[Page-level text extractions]
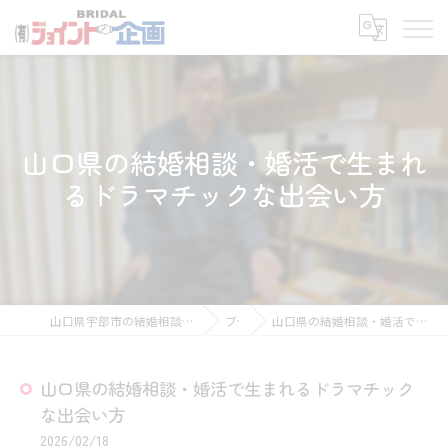
山口県の結婚相談・婚活で生まれ
るドラマチックな出会い方
山口県宇部市の結婚相談所なら有限会社ジョイント企画
ブログ
山口県の結婚相談・婚活で生まれるドラマチックな出会い方
山口県の結婚相談・婚活で生まれるドラマチック
な出会い方
2026/02/18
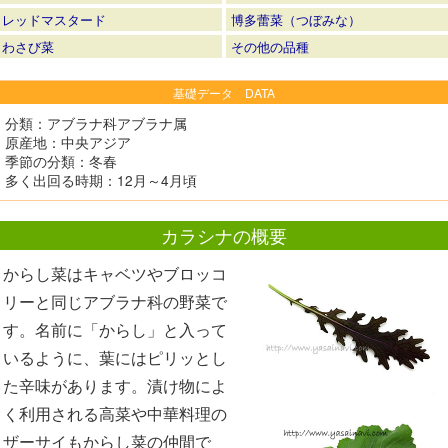
レッドマスタード
博多蕾菜（つぼみな）
わさび菜
その他の品種
基礎データ DATA
分類：アブラナ科アブラナ属
原産地：中央アジア
季節の分類：冬春
多く出回る時期：12月～4月頃
カラシナの概要
からし菜はキャベツやブロッコ
リーと同じアブラナ科の野菜で
す。名前に「からし」と入って
いるように、葉にはピリッとし
た辛味があります。漬け物によ
く利用される高菜や中華料理の
ザーサイもからし菜の仲間で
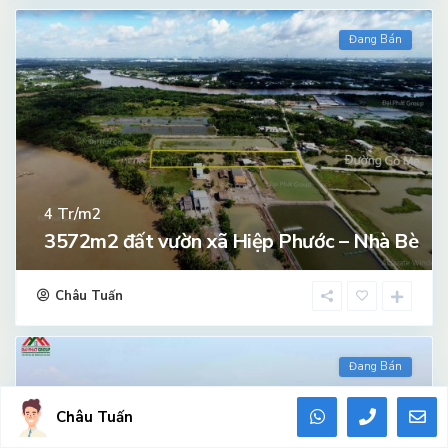
Đang Bán
Tr/m2
4
3572m2 đất vườn xã Hiệp Phước – Nhà Bè
Châu Tuấn
Đang Bán
Châu Tuấn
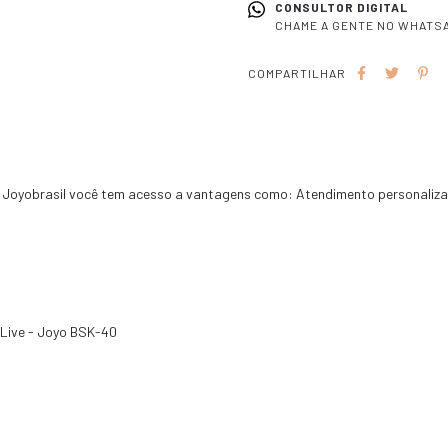
CONSULTOR DIGITAL
CHAME A GENTE NO WHATSA
COMPARTILHAR
Joyobrasil você tem acesso a vantagens como: Atendimento personalizad
 Live - Joyo BSK-40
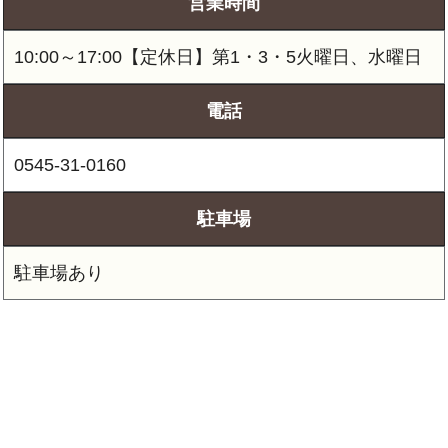
営業時間
10:00～17:00【定休日】第1・3・5火曜日、水曜日
電話
0545-31-0160
駐車場
駐車場あり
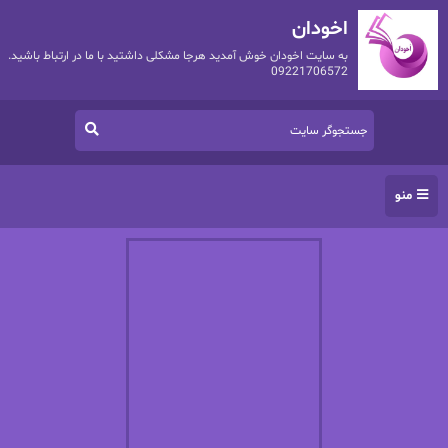
اخودان
به سایت اخودان خوش آمدید هرجا مشکلی داشتید با ما در ارتباط باشید.
09221706572
منو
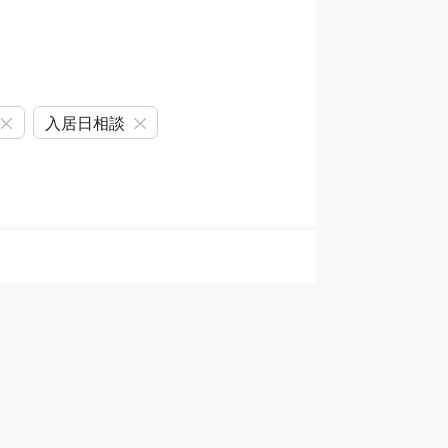
入居日相談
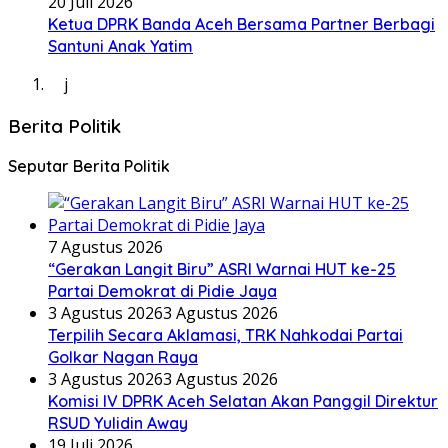
20 Juli 2026
Ketua DPRK Banda Aceh Bersama Partner Berbagi
Santuni Anak Yatim
j
Berita Politik
Seputar Berita Politik
7 Agustus 2026
“Gerakan Langit Biru” ASRI Warnai HUT ke-25
Partai Demokrat di Pidie Jaya
3 Agustus 2026
3 Agustus 2026
Terpilih Secara Aklamasi, TRK Nahkodai Partai
Golkar Nagan Raya
3 Agustus 2026
3 Agustus 2026
Komisi IV DPRK Aceh Selatan Akan Panggil Direktur
RSUD Yulidin Away
19 Juli 2026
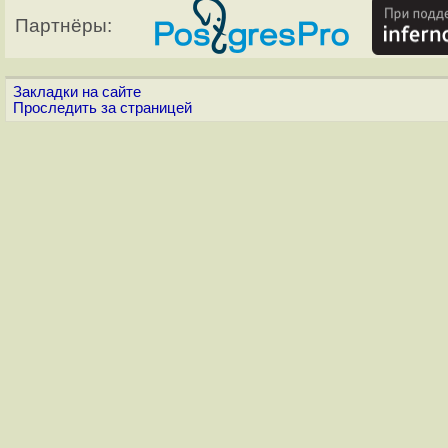
Партнёры:
Закладки на сайте
Проследить за страницей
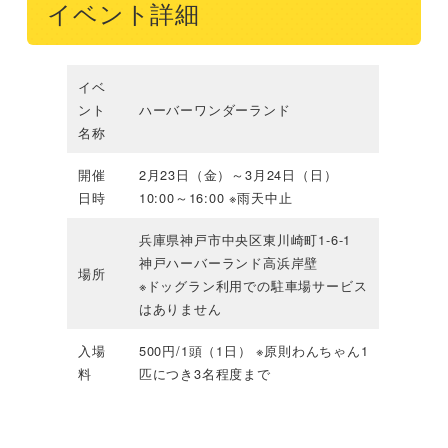
イベント詳細
イベ
ント
ハーバーワンダーランド
名称
開催
2月23日（金）～3月24日（日）
日時
10:00～16:00 ※雨天中止
兵庫県神戸市中央区東川崎町1-6-1
神戸ハーバーランド高浜岸壁
場所
※ドッグラン利用での駐車場サービス
はありません
入場
500円/1頭（1日） ※原則わんちゃん1
料
匹につき3名程度まで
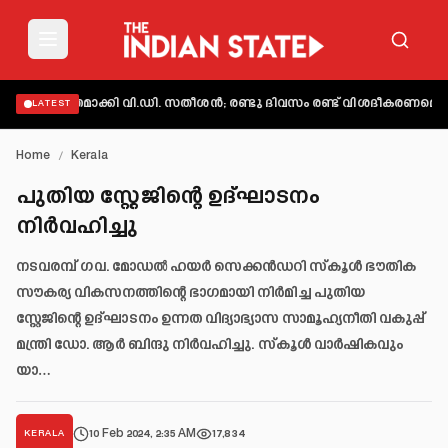
 വ്യക്തമാക്കി വി.ഡി. സതീശൻ; രണ്ടു ദിവസം രണ്ട് വിശദീകരണമെന്ന് 
LATEST
Home
/
Kerala
പുതിയ സ്റ്റേജിന്റെ ഉദ്ഘാടനം
നിർവഹിച്ചു
നടവരമ്പ് ഗവ. മോഡൽ ഹയർ സെക്കൻഡറി സ്കൂൾ ഭൗതിക
സൗകര്യ വികസനത്തിന്റെ ഭാഗമായി നിർമിച്ച പുതിയ
സ്റ്റേജിന്റെ ഉദ്ഘാടനം ഉന്നത വിദ്യാഭ്യാസ സാമൂഹ്യനീതി വകുപ്പ്
മന്ത്രി ഡോ. ആർ ബിന്ദു നിർവഹിച്ചു. സ്കൂൾ വാർഷികവും
യാ…
10 Feb 2024, 2:35 AM
17,834
KERALA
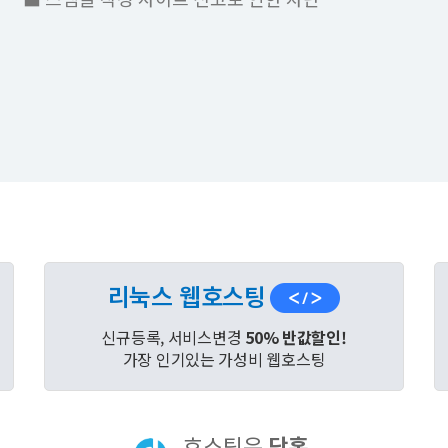
리눅스 웹호스팅
신규등록, 서비스변경
50% 반값할인!
가장 인기있는 가성비 웹호스팅
호스팅은
닷홈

→ What this task involves: In the records above, transcribe exactly the lines from the one containing "Golkar Nagan Raya" through the last line, both included, and skip the pictures.

→ Task response:
Golkar Nagan Raya
3 Agustus 2026
3 Agustus 2026
Komisi IV DPRK Aceh Selatan Akan Panggil Direktur
RSUD Yulidin Away
19 Juli 2026
Партнёры:
Закладки на сайте
Проследить за страницей
イベント詳細
イベ
ント
ハーバーワンダーランド
名称
開催
2月23日（金）～3月24日（日）
日時
10:00～16:00 ※雨天中止
兵庫県神戸市中央区東川崎町1-6-1
神戸ハーバーランド高浜岸壁
場所
※ドッグラン利用での駐車場サービス
はありません
入場
500円/1頭（1日） ※原則わんちゃん1
料
匹につき3名程度まで
 വ്യക്തമാക്കി വി.ഡി. സതീശൻ; രണ്ടു ദിവസം രണ്ട് വിശദീകരണമെന്ന് 
LATEST
Home
/
Kerala
പുതിയ സ്റ്റേജിന്റെ ഉദ്ഘാടനം
നിർവഹിച്ചു
നടവരമ്പ് ഗവ. മോഡൽ ഹയർ സെക്കൻഡറി സ്കൂൾ ഭൗതിക
സൗകര്യ വികസനത്തിന്റെ ഭാഗമായി നിർമിച്ച പുതിയ
സ്റ്റേജിന്റെ ഉദ്ഘാടനം ഉന്നത വിദ്യാഭ്യാസ സാമൂഹ്യനീതി വകുപ്പ്
മന്ത്രി ഡോ. ആർ ബിന്ദു നിർവഹിച്ചു. സ്കൂൾ വാർഷികവും
യാ…
10 Feb 2024, 2:35 AM
17,834
KERALA
리눅스 웹호스팅
신규등록, 서비스변경
50% 반값할인!
가장 인기있는 가성비 웹호스팅
호스팅은
닷홈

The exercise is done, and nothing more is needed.